Developing the Compiler

Working on a compiler can be difficult: you can make what you think is a minor change to fix a bug, check it in to the source tree. If you get the fix wrong and you are lucky, you’ll have your QA team telling you that you just broke a whole series of tests. If you are unlucky the bug will lurk for few weeks or months and the first you’ll hear of it is when some build-lab owner in NT is ‘phoning you up demanding to know why you broke their build and could you get it fixed already. If you are really unlucky their VP will call up your VP and next thing you know you are trying to explain why you broke the NT build to some really senior (and annoyed) people.

So to try and avoid problems like these each developer has to run a series of test suites before they can make a check-in. When I first joined the Microsoft C++ compiler team there where 3 test suites that had to be run:

· Sniff – this took 20 minutes to run and just validated that the most obvious tests like “Hello World” and scribble.exe still built.

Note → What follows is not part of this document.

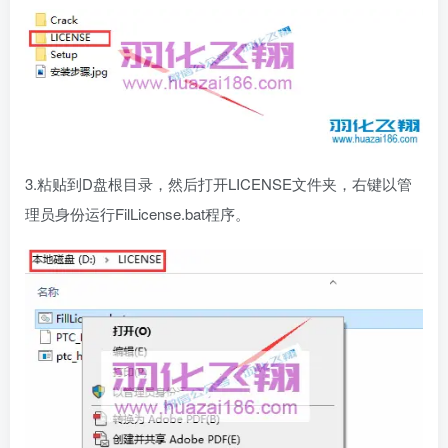
3.粘贴到D盘根目录，然后打开LICENSE文件夹，右键以管
理员身份运行FilLicense.bat程序。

· 2Hr BVT & 6Hr BVT – these were larger Build Validation Test suites and as the names suggest they took 2 hours and 6 hours to run respectively

Today we still have these 3 suites and while the Sniff suite still takes around 20 minutes to run both the 2Hr and 6Hr suites now finish in less than 30 minutes – not because we have reduced the number of tests but because machines are now so much faster.

Over time we came to realize that these 3 suites were not enough and so over the years we have added more suites: we now have test suites that target conformance to the C++ Standard, suites that target code that uses attributes, suites that build and execute 3rd Party Libraries like Boost, suites that test the parser we use to provide Intellisense and, most recently, suites that target managed code. Currently before any check-in is made to the compiler source tree a developer will run approximately 14 different test suites.

But even with all these suites we still found we were running into issues: a lot of these issues were of the form of a change to the compiler parser would break the linker; or a change to optimizer would break the parser; or a change to the C runtime would break everyone (Sorry Martyn J). There were also issues were a change to the IA-32 compiler would break either or both of the IA-64 and the AMD-64 compilers (and vice-versa). On top of these desktop platforms the compilers are now used to target all the chips that are used by the Windows CE team. On all platforms there were issues were a retail build would work but a debug build would fail. So it was suggested that each time a change is ready to be checked in each developer should run every other team’s suites as well as their own team’s and that they should run these suites on all platforms and for all builds (retail/debug/test).

While this may sound like a great idea in theory it is not remotely practical: the combinatorics of suites, builds and platforms is huge and also not every developer has access to all the different machines necessary to run all the tests. There was always the problem of a developer “forgetting” to run a suite before they checked in – “I know this change cannot possibly break anything on IA-64” – wrong! So it was clear that we needed a process that was fast, required little or no developer intervention, and could handle running multiple test suites on multiple platforms: welcome to Gauntlet.

“Running the Gauntlet” is a term for a form of medieval punishment in which the miscreant would have to run between 2 lines of knights who would attempt to hit him (or her) with their gauntlets. There is an image of a rather tamer version in the Pieter Brueghel painting “Young Folks at Play” (Note: Pieter Brueghel is the eldest son of the famous Flemish painter Pieter Bruegel).

What is Gauntlet? It is program that runs on a server and which serializes all check-ins: it works as follows:

When a developer is ready to check-in they open up a web-page on the Gauntlet machine and fill out some information about what tree they are checking into (Parser, Optimizer, Linker, Runtime) and what files they are changing. They then submit the check-in to Gauntlet. The Gauntlet machine will then take the diffs from the developer’s machine apply them to its own copy of the source code and then run a whole series of builds and tests on different platforms. Currently for a check-in to the parser the Gauntlet machine will build about 12 different variations of the compiler and it will then run about 35 suites from all areas and on all platforms.

“Doesn’t this take for ever?” I hear you ask. No: Gauntlet is not just one machine: it is a cluster of about 30 machines (most IA-32 but also some IA-64 and AMD-64) – once Gauntlet has built a particular flavor of the compiler it farms out the suites for that flavor to other machines: as all the testing can be done in parallel. A check-in to the parser only takes Gauntlet just over 1 hour – but if we serialized all the building and testing it would take closer to 12 hours. This means we get a maximum amount of testing in a minimum amount of time.

Having Gauntlet has really helped us to improve the quality of the whole compiler toolset: it’s not perfect (it can take a while to get your turn) but it is much better than leaving all the testing up to individual developers.

I’ll probably come back to our development process again in the future but if you have any questions/comments please feel free leave me some comments and I’ll try to address them in a future block.


One question I have gotten is why doesn’t your blog have RSS – it’s a long story. Basically decided to stop accepting any more new bloggers (at least temporarily) so I decided to use (and both of which are now owned by Google: unfortunately to get RSS I need to upgrade to the professional version: but at the moment they are not accepting any more upgrades L- so for now I am stuck without RSS. Sorry.